The control plane is available in the following regions: US West (us-west-2), US East (us-east-2), EU West-1 (Ireland), EU West-2 (London), and EU Central (eu-central-1). No customer data of any kind is replicated to, cached in, or routed through Union.ai infrastructure – inline data is served from the customer’s data plane through the Direct-to-DataPlane tunnel and never traverses the control plane region. Only orchestration metadata (run IDs, schedules, phase transitions, task definitions, error messages, and the RBAC graph) resides in the control plane region.
Customers whose data-residency policy extends to orchestration metadata (e.g., GDPR, or jurisdiction-specific policies that cover operational records about workflows in addition to the workflow data itself) should select a control plane region consistent with that policy. For EU-deployed data planes using an EU control plane region, all data and metadata (both at rest and in transit) stay within the EU, supporting GDPR data residency requirements.
For details on the architectural separation that enforces these residency guarantees, see Two-plane separation.
Verification
Data classification
Reviewer focus: Confirm that each data type resides where the classification table claims. Verify that bulk data is in the customer’s infrastructure, and that task definitions in the control plane contain only expected fields.
How to verify:
The task definition schema is derived from the open-source Flyte protobuf definitions in the
flyte-sdk repository. Review the TaskTemplate and RunSpec protobuf schemas and compare them to the field enumeration in the classification table above to confirm that the fields stored match the documented classifications.
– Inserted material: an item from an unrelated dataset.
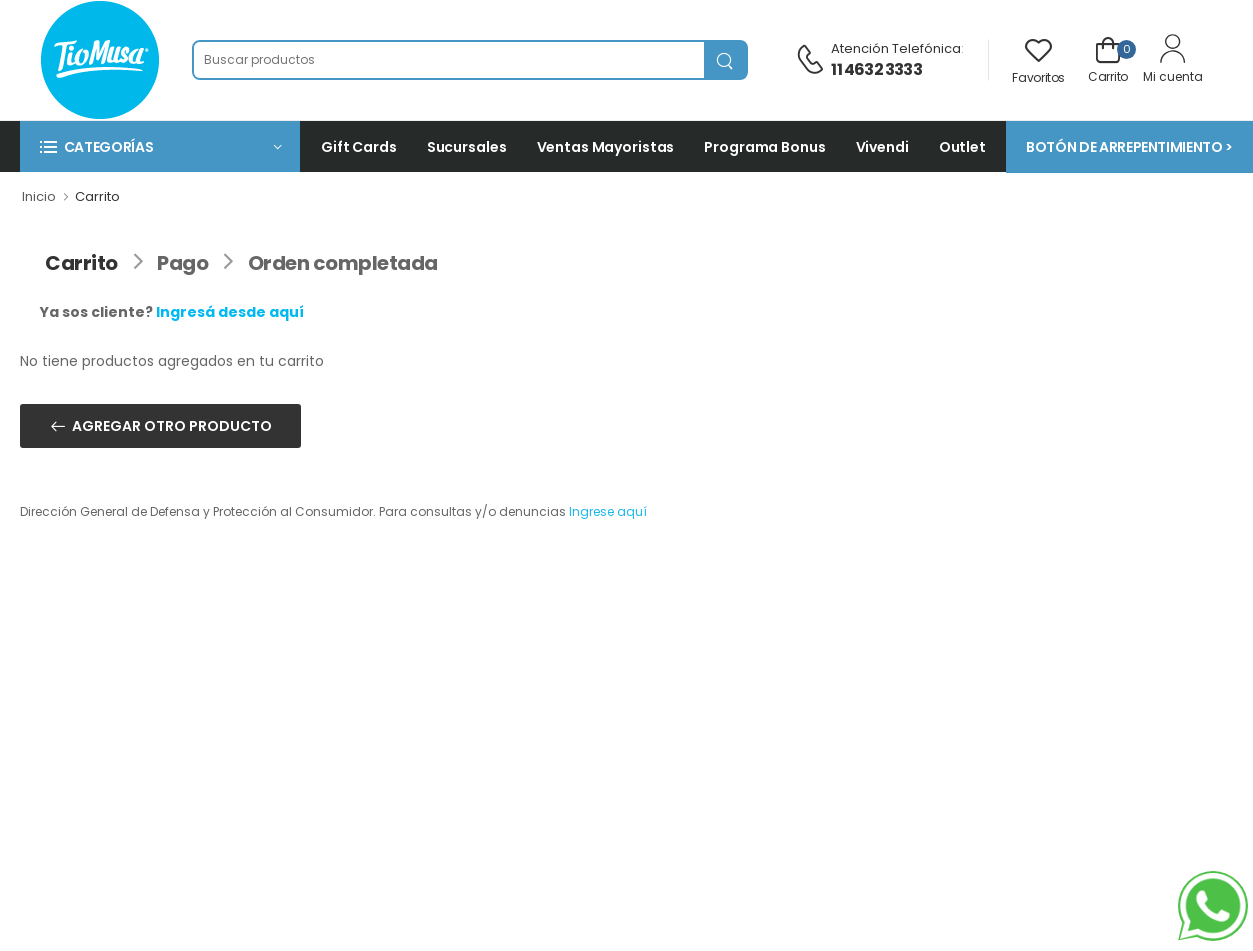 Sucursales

Then run a workflow with recognizable data (e.g., a known string or file), and verify the location of each data type:
-
Inputs/outputs: confirm they are in the customer’s object store:
aws s3 ls s3://<customer-bucket>/org/project/domain/run-name/action-name/ -
Code bundle: confirm it is in the customer’s object store:
aws s3 ls s3://<customer-bucket>/org/project/domain/code-bundles/ -
Container image: confirm it is in the customer’s container registry:
aws ecr describe-images --repository-name <repo> --region <region> -
Logs: confirm they are in the customer’s log aggregator:
aws logs get-log-events --log-group-name <group> --log-stream-name <stream> -
Secrets: confirm they are in the customer’s secrets backend:
aws secretsmanager list-secrets --region <region> -
Task definition: confirm it contains the expected fields, stored in the control plane:
uctl get task <task-name> -o jsonThe response will contain resource requirements, typed interfaces, container image references, and potentially sensitive fields (environment variables, default values, etc.) as documented in Control plane. Bulk data content should not appear inline.
-
Run metadata: confirm it contains metadata and URI references, stored in the control plane:
uctl get execution <execution-id> -o jsonThe response should contain phase, timestamps, URIs, error messages, and task definition fields. Bulk data content should not appear inline.
Data residency
Reviewer focus: Confirm that all data plane resources reside in the customer’s chosen region and that no customer data is stored outside that region.
How to verify:
-
Confirm the object store region:
aws s3api get-bucket-location --bucket <customer-bucket>The output should match the customer’s chosen deployment region.
-
Verify all data plane resources in the cloud console. Compute, storage, registry, secrets, and log aggregator should all be in the same region.
-
Confirm the cluster region via the Union.ai API:
uctl get clusterThe cluster region should match the customer’s chosen deployment region.